If you understand this analogy, system design becomes much easier to reason about. This mental model will stay with you across every system you design.
| System Design Concept | City Analogy | Memory Anchor |
|---|---|---|
| Single server | A house | One person doing everything |
| Load balancer | Traffic cop at the city gate | Distributes cars across roads |
| Application servers | Office buildings | Where the actual work happens |
| Database | The city vault / records room | Permanent, authoritative storage |
| Cache | Sticky note on your desk | Fast, temporary, nearby |
| CDN | Local shops in every neighbourhood | Content near where users live |
| Message queue | The city post office | Drop work, processed later |
| DNS | City address directory | Names → IP addresses |
| API Gateway | City reception desk | One entry point, routes to departments |
What is System Design?
System design is:
Designing the architecture, components, and data flow of a system to meet requirements at scale.
Think of the evolution:
- Junior dev → “Does this code work?”
- Mid-level dev → “Does this work reliably?”
- Senior dev → “Will this work at scale?”
- System designer → “How do we build this so it doesn’t break under real-world conditions?”
How Real Systems Evolve
No system starts “distributed.” Everything begins simple — and grows.
Stage 1: [User] → [Server + DB]
Stage 2: [User] → [App Server] → [DB]
Stage 3: [User] → [App Server] → [Cache] → [DB]
Stage 4: [User] → [LB] → [Multiple App Servers] → [Cache] → [DB]
Stage 5: [CDN] handles static content
Stage 6: [Queue + Workers] handle async tasks
Stage 7: [DB Replication] for scaling reads
Rule:
👉 Only add complexity when a bottleneck forces you to.

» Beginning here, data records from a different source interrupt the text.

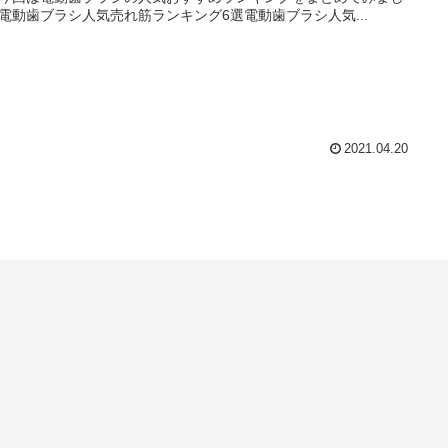
電動歯ブラシ人気売れ筋ランキング6選電動歯ブラシ人気...
2021.04.20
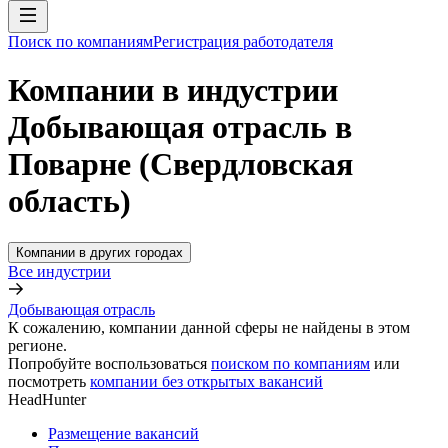
Поиск по компаниям
Регистрация работодателя
Компании в индустрии
Добывающая отрасль в
Поварне (Свердловская
область)
Компании в других городах
Все индустрии
Добывающая отрасль
К сожалению, компании данной сферы не найдены в этом
регионе.
Попробуйте воспользоваться
поиском по компаниям
или
посмотреть
компании без открытых вакансий
HeadHunter
Размещение вакансий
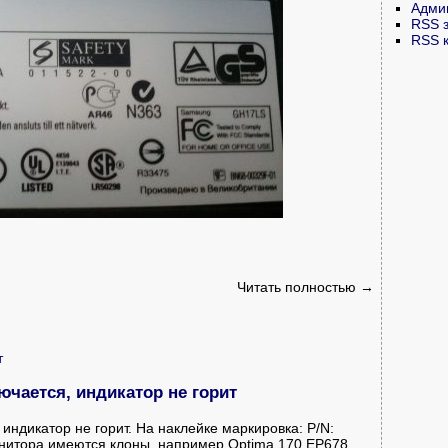
Адми
RSS 
RSS 
Читать полностью →
т
лючается, индикатор не горит
 индикатор не горит. На наклейке маркировка: P/N:
монитора имеются клоны, например
Optima 170 EP678,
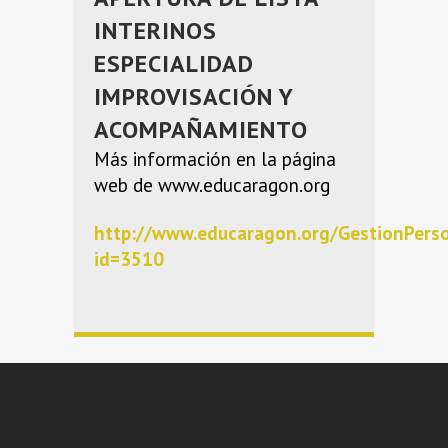
INTERINOS
ESPECIALIDAD
IMPROVISACIÓN Y
ACOMPAÑAMIENTO
Más información en la página
web de www.educaragon.org
http://www.educaragon.org/GestionPers
id=3510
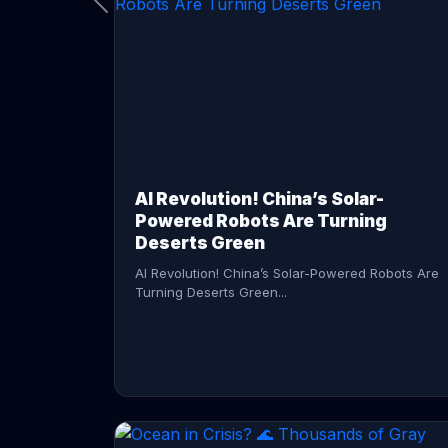
CONTINUE READING →
AI Revolution! China’s Solar-
Powered Robots Are Turning
Deserts Green
AI Revolution! China’s Solar-Powered Robots Are
Turning Deserts Green...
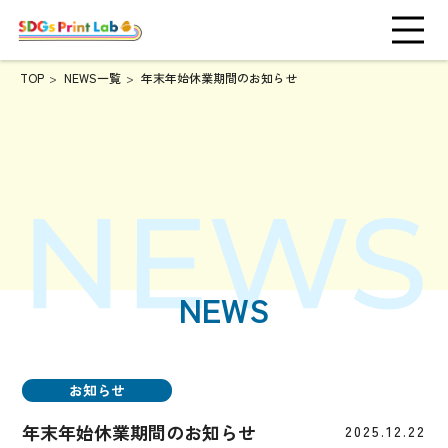
TOP
NEWS一覧
年末年始休業期間のお知らせ
NEWS
お知らせ
年末年始休業期間のお知らせ
2025.12.22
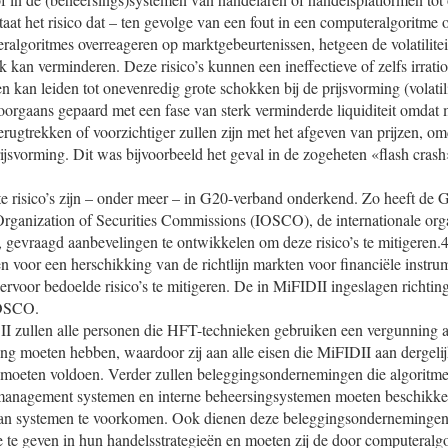
taat het risico dat – ten gevolge van een fout in een computeralgoritme 
algoritmes overreageren op marktgebeurtenissen, hetgeen de volatilitei
sterk kan verminderen. Deze risico’s kunnen een ineffectieve of zelfs irrati
 kan leiden tot onevenredig grote schokken bij de prijsvorming (volatili
orgaans gepaard met een fase van sterk verminderde liquiditeit omdat m
 terugtrekken of voorzichtiger zullen zijn met het afgeven van prijzen, omd
rijsvorming. Dit was bijvoorbeeld het geval in de zogeheten «flash cras
te risico’s zijn – onder meer – in G20-verband onderkend. Zo heeft de
Organization of Securities Commissions (IOSCO), de internationale org
, gevraagd aanbevelingen te ontwikkelen om deze risico’s te mitigeren.
en voor een herschikking van de richtlijn markten voor financiële instr
rvoor bedoelde risico’s te mitigeren. De in MiFIDII ingeslagen richting
IOSCO.
 zullen alle personen die HFT-technieken gebruiken een vergunning a
g moeten hebben, waardoor zij aan alle eisen die MiFIDII aan dergelij
 moeten voldoen. Verder zullen beleggingsondernemingen die algoritme
comanagement systemen en interne beheersingsystemen moeten beschikke
van systemen te voorkomen. Ook dienen deze beleggingsondernemingen
e te geven in hun handelsstrategieën en moeten zij de door computeralg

Core Qualities You Design For
Every system design decision optimizes for one (or more) of these:
| Quality | Meaning | City Analogy |
|---|---|---|
| Scalability | Handle increasing load | City can grow — add buildings and roads |
| Availability | System is up and serving | City hall never closes |
| Reliability | Correct results consistently | Records are always accurate |
| Latency | Time for one request | How fast your food arrives |
| Throughput | Requests per second | How many orders the kitchen handles/hour |
| Consistency | All users see the same data | Everyone reading the same city map version |
| Fault tolerance | Works when components fail | City functions despite one grid going down |
Latency Numbers You Should Know
These help you reason about bottlenecks:
| Operation | Latency |
|---|---|
| L1 cache | ~0.5 ns |
| RAM (Main memory) | ~100 ns |
| SSD | ~100 µs |
| Network (same DC) | ~0.5 ms |
| HDD | ~10 ms |
| Cross-continent network | ~150 ms |
👉 Key insight:
Network calls are expensive. Disk is slow. Memory is fast. Cache is king.

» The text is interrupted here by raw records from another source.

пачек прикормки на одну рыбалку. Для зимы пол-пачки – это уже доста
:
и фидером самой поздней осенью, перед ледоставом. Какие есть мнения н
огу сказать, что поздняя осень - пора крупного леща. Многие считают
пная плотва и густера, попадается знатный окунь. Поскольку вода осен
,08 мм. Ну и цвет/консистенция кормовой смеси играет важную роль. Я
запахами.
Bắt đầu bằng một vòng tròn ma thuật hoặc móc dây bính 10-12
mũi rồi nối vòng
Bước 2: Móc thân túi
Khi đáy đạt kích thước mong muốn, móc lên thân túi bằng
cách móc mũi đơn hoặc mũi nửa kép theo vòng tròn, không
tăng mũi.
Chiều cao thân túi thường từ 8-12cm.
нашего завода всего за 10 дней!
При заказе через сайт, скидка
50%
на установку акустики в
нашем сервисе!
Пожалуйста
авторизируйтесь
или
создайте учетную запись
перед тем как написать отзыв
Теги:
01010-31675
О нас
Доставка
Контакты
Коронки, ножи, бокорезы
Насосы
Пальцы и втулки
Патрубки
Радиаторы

Horizontal vs Vertical Scaling
| Vertical Scaling (Scale Up) | Horizontal Scaling (Scale Out) |
|---|---|
| Increase machine power (CPU, RAM) | Add more machines |
| Simple to implement | Requires stateless architecture |
| Has a limit | Highly scalable |
| Single point of failure | No single point of failure |
Example:
Vertical: [2 CPU, 4GB] → [32 CPU, 128GB] ← one machine gets bigger
Horizontal: [Server] → [Server][Server][Server] ← more machines added
👉 Modern systems prefer horizontal scaling.
Stateful vs Stateless Systems
| Stateful Systems | Stateless Systems |
|---|---|
| Server stores session | No session stored on server |
| User must hit same server | Any server can handle any request |
| Breaks scalability | Enables scaling |
👉 Any server can handle any request → enables scaling.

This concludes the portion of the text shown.